I am prompted to write about this now by a presentation by podcast meister, the “Fat Emperor,” Ivor Cummins, that I attended at Keto Fest in New London, CT in July 2017. Near the end – maybe his very last sentence – as though it were a hurried, throwaway line, he said: “Don’t forget to take supplemental magnesium.” No time for an explanation. It was just a given, like everyone knew! Fortunately, I do supplement with magnesium (500mg/day).
Here’s a complete list of my current supplements. Bear in mind, I am/have been a Type 2 Diabetic for 34 years and eat a Very Low Carb (VLC) Ketogenic Diet, with frequent (usually 3 x 42, alternate) full-day “fasting.”
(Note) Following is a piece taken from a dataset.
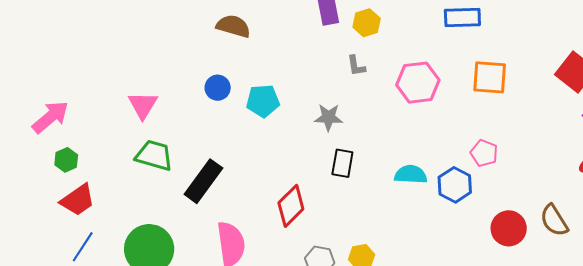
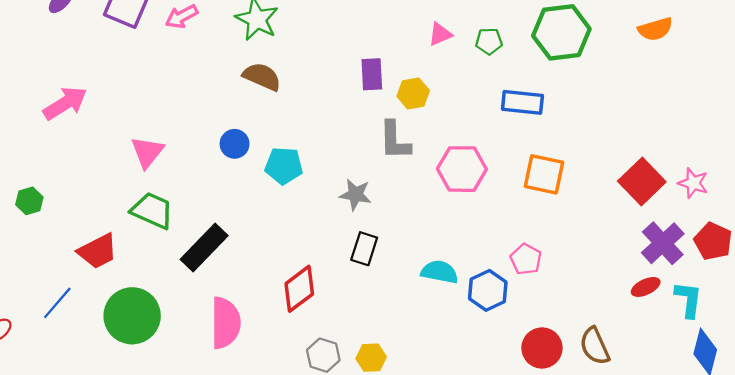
gray L-shape: (356, 66) -> (395, 141), size x1.6
pink arrow: (50, 117) -> (65, 103), moved
green hexagon: (66, 160) -> (29, 201), moved
red trapezoid: (78, 200) -> (98, 251), moved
With COFFEE with HEAVY CREAM and POWDERED PURE STEVIA, early in the MORNING
     1g fish oil, containing 300 EPA and 200 DHA, and 5 IU of vitamin E
     1 tablet high potency men’s multi-vitamin, with vitamin D3, lutein and lycopene (and 100mg magnesium)
     100mg capsule of CoQ10, the active form (Ubiquinol)
     200mg magnesium citrate, chelated for absorption
     200mcg of elemental chromium (chromium picolinate), with 18mg L-leucine + 2mg vitamin B6
     100mg biologically active R-Lipoic acid (alpha lipoic acid), with 150mcg D-Biotin
In addition, I take 2 prescription meds: 750mg metformin Hcl and 20mg Enalapril Maleate (for hypertension)
With 6oz RED WINE & 8oz SELZER, about 12 hours later, if FASTING, or with FOOD (my supper meal).
     1g fish oil, containing 300 EPA and 200 DHA, and 5 IU of vitamin E
     200mg magnesium citrate, chelated for absorption
     1 capsule homocysteine modulators: 50mg B6, 400mg folic acid (B9), and 500mcg B12
     250mg vitamin C, to help with protein uptake
In addition, I take 3 meds: 750mg metformin Hcl and 20mg Enalapril Maleate + 120mg Verapamil (BP meds)
Candidates for deletion: 1) chromium picolinate, 2) R-Lipoic acid and 3) the homocysteine modulators.
Possible additions: 1) a calcium supplement, to help with magnesium uptake.
My labs are very good. My last A1c was 5.3%. My Vitamin D and B12 are high and very high respectively. My TC is below 200, my HDL-C is averages about 80, my LDL-C averages about 100 and my TGs still average around 50, even though I don’t eat a can of sardines for lunch any more. When I do eat lunch, I prefer a can of kippered herring in brine. It’s fewer calories and much less fat, and I’m trying to burn endogenous fat, not exogenous fat!
My fasting food intake is about 300kcal/day and my feasting food intake paradigm is still about 1,200 (15g carbs, 60g protein and 100g fat, mostly saturated/monounsaturated). Finally, my inflammation markers are very low, with my hsCRP usually less than 1.0. Now that I have laid it out for everyone to see, what do you think? I invite comments.